Mas voltemos aos símbolos de força. Iracema, minha
Vó Ceminha, ou
Ceminha Peixeira como era conhecida onde morávamos por vender os peixes que trazia do Mercado da Praça XV, com sua força e generosidade criou seus cinco filhos, ajudou na criação de seus netos (e aí me incluo) e tantos outros que hoje me pergunto:
como aquilo foi possível? Pelo que me contam, minha Avó trabalhava no extinto entreposto pesqueiro da Praça XV, lavando e passando roupas para os pescadores na madrugada e, pela manhã, antes do nascer sol, retornava à Mesquita trazendo pescados que recebia como parte do pagamento. Os peixes eram então vendidos na redondeza e também em casa. Lembro até hoje que ficava impressionado com o tamanho dos peixes, me recordo também da rústica ferramenta para descamar o pescado (que consistia de uma madeira com pregos, formando uma espécie de escova), a balança de mão, do peixe embrulhado no jornal, de todo o trabalho e esforço daquela mulher. Peixe e camarão eram comuns em nossas refeições. E eram tantas bocas!
A resposta para a pergunta do parágrafo anterior é o que a nobre mulher simboliza:
FORÇA. Mas também muita generosidade e fé.

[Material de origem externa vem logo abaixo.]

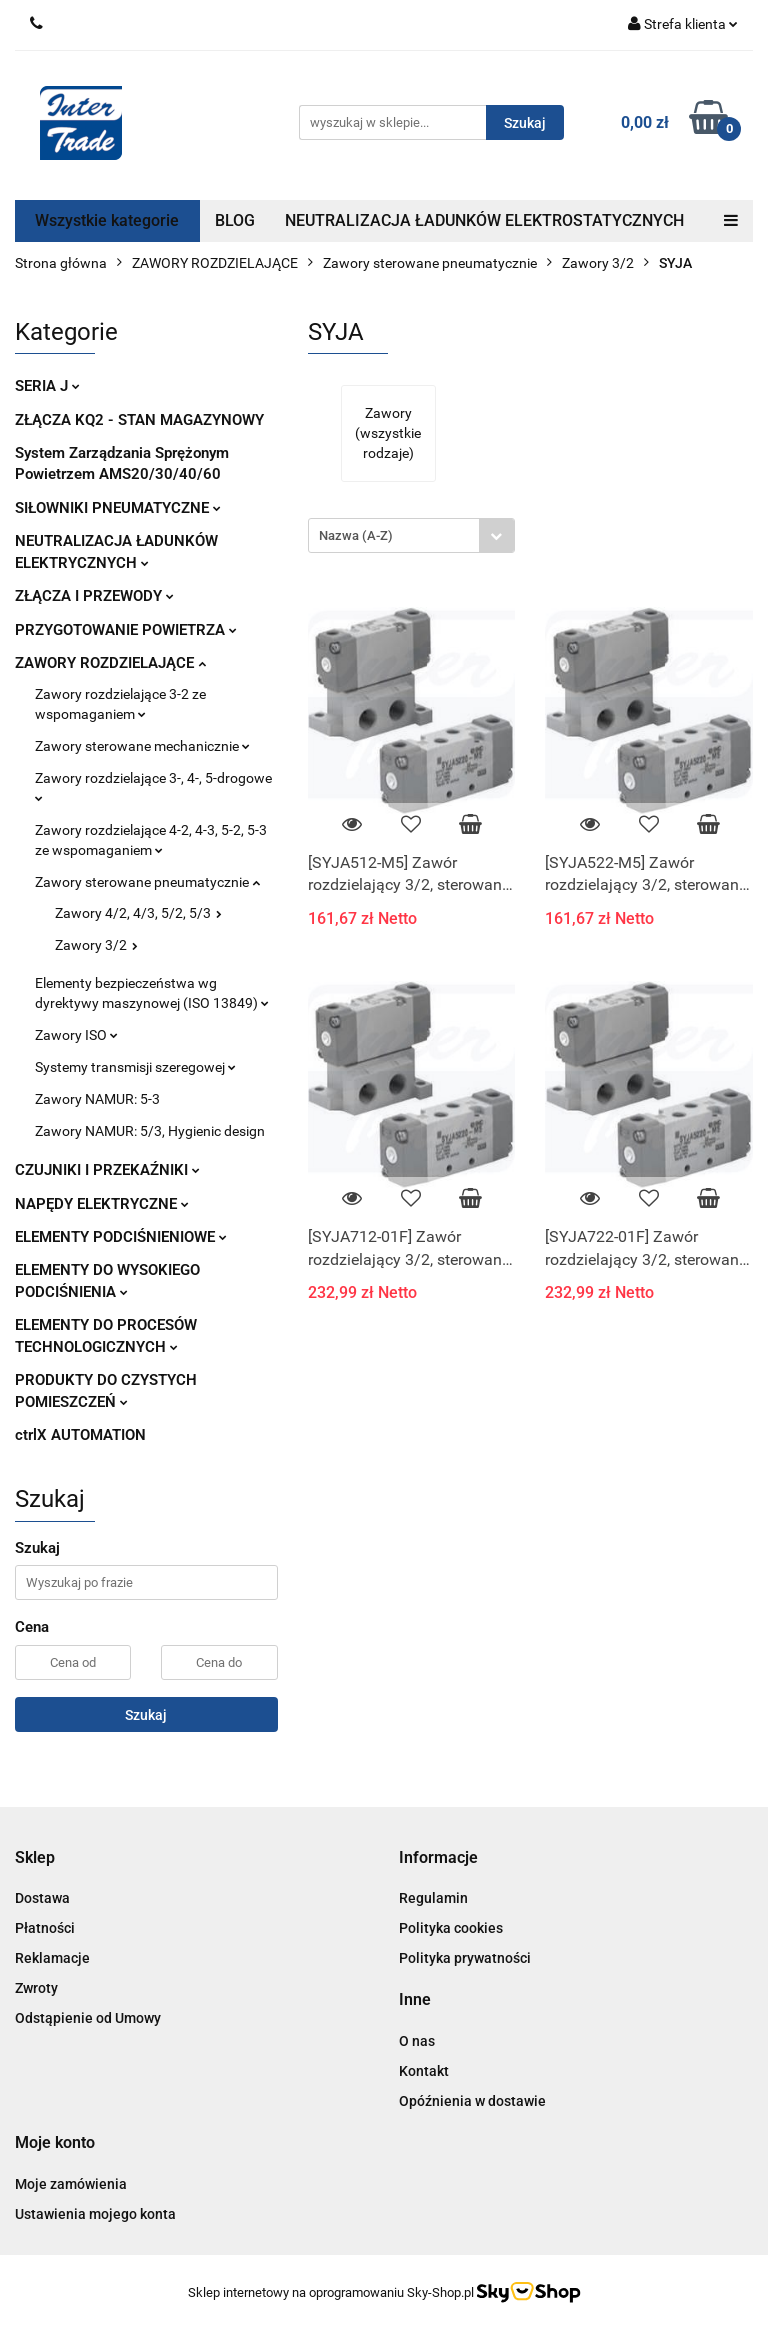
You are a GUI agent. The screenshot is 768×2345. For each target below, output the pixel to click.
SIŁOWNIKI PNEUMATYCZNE (118, 508)
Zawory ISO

E por falar em fé e generosidade, me vem à mente agora outro fato marcante: minha avó materna, a
Ceminha Peixeira, foi também
rezadeira ou
benzedeira! Financeiramente éramos muito pobres, e o que hoje é considerado básico numa residência, era um luxo. O maior exemplo era o gás de cozinha e o chuveiro elétrico. Por isso, um fogão a lenha improvisado (duas colunas de tijolos e uma grelha), se tornou item permanente no quintal. Ali esquentávamos água num caldeirão para, nas épocas de frio, “
quebrar a friagem” da água para o banho e também era onde eram preparadas algumas refeições. As cinzas que ficavam eram usadas nas rezas, assim como uma grande colher de pau. Ela sujava a colher nas cinzas e marcava (acho que a testa) de quem estivesse benzendo.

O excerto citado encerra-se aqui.